Aku merawat istri yang sedang goncang jiwanya, sementara anak pertama, Rafif, juga butuh perhatian dan kasih sayang. Maka, aku tidak boleh terbebani pikiran, aku harus menjaga kewarasanku! Atas masalah ini, Budi beberapa hari yang lalu berdiskusi dengan Ibu, bagaimana mencari cara lain untuk menghibur Asih agar kembali ceria seperti sedia kala.

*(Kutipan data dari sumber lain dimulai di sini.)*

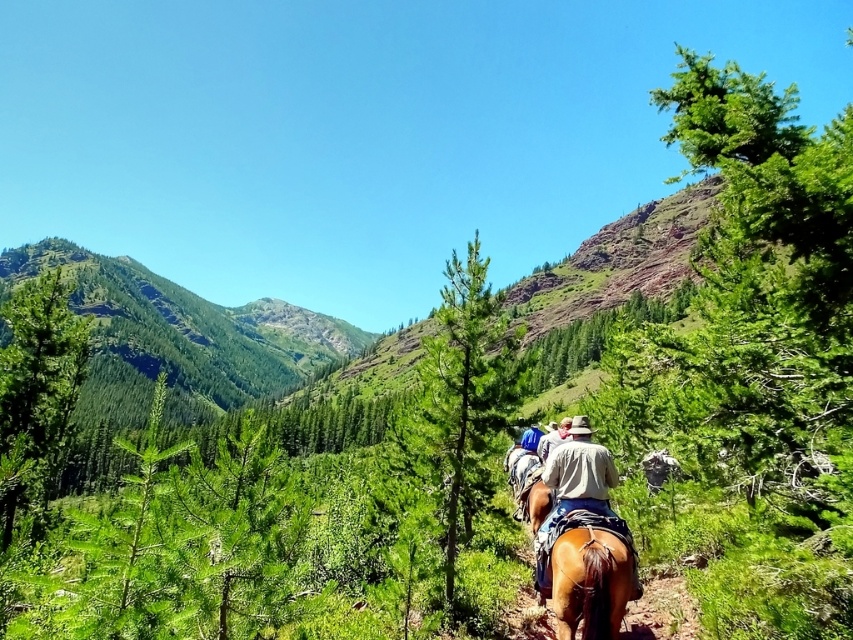 Question: Among these objects, which one is farthest from the camera?

Choices:
 (A) brown leather horse at center
 (B) light brown leather jacket at center

Answer: (B)

Question: Does brown leather horse at center appear over light brown leather jacket at center?

Choices:
 (A) no
 (B) yes

Answer: (A)

Question: Observing the image, what is the correct spatial positioning of brown leather horse at center in reference to light brown leather jacket at center?

Choices:
 (A) left
 (B) right

Answer: (A)

Question: Is brown leather horse at center below light brown leather jacket at center?

Choices:
 (A) yes
 (B) no

Answer: (A)

Question: Which point is closer to the camera?

Choices:
 (A) light brown leather jacket at center
 (B) brown leather horse at center

Answer: (B) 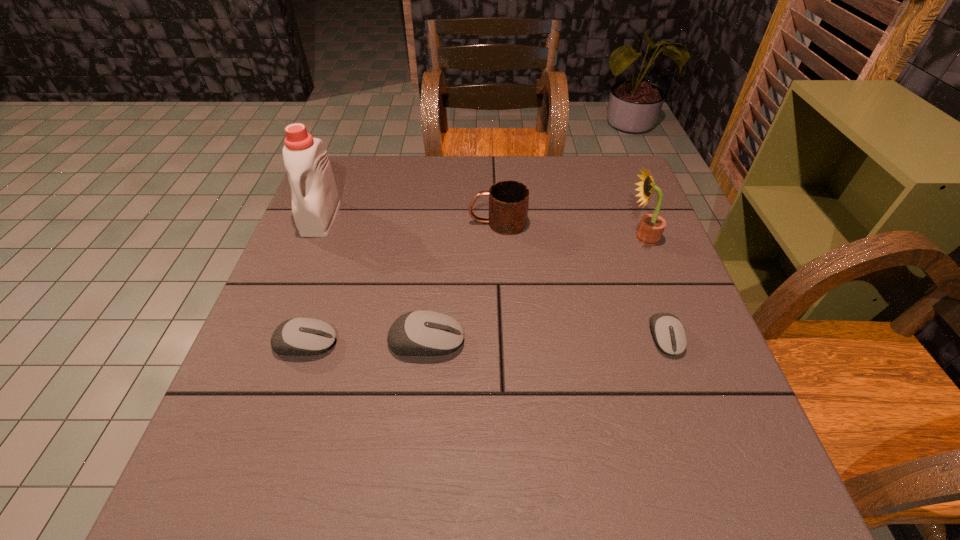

Ini tak boleh dibiarkan berlama-lama, suami mana yang tega melihat istri dalam kondisi tertekan, dirundung rasa bersalah tiada berkesudahan.

Atas saran Ibu, Budi harus banyak meluangkan waktu bersama Asih, untuk mengisi kekosongan di ruang hati Asih karena ditinggal orang yang disayangi. Bisa diajak berjalan-jalan, berkunjung ke panti asuhan, rekreasi ke pantai dan sebagainya.

Intinya, pengalihan perhatian sebanyak mungkin, sibukkan hatinya untuk menemukan sosok baru yang bisa disayangi. Awalnya, Budi bingung. Bagaimana aku bisa mengatur semua sedemikian rupa, dan butuh berapa lama? Aduhai, jalan hidupku begitu berliku, Tuhan!

Budi begitu pasrah, kalau aku bisa kuat menghadapi ujian berat, maka kuatkan istriku, ya Allah. Di sepertiga malam terakhir, Budi bermunajat, berdoa dan berserah diri. Allah Maha Mendengar, Allah Maha Pengasih.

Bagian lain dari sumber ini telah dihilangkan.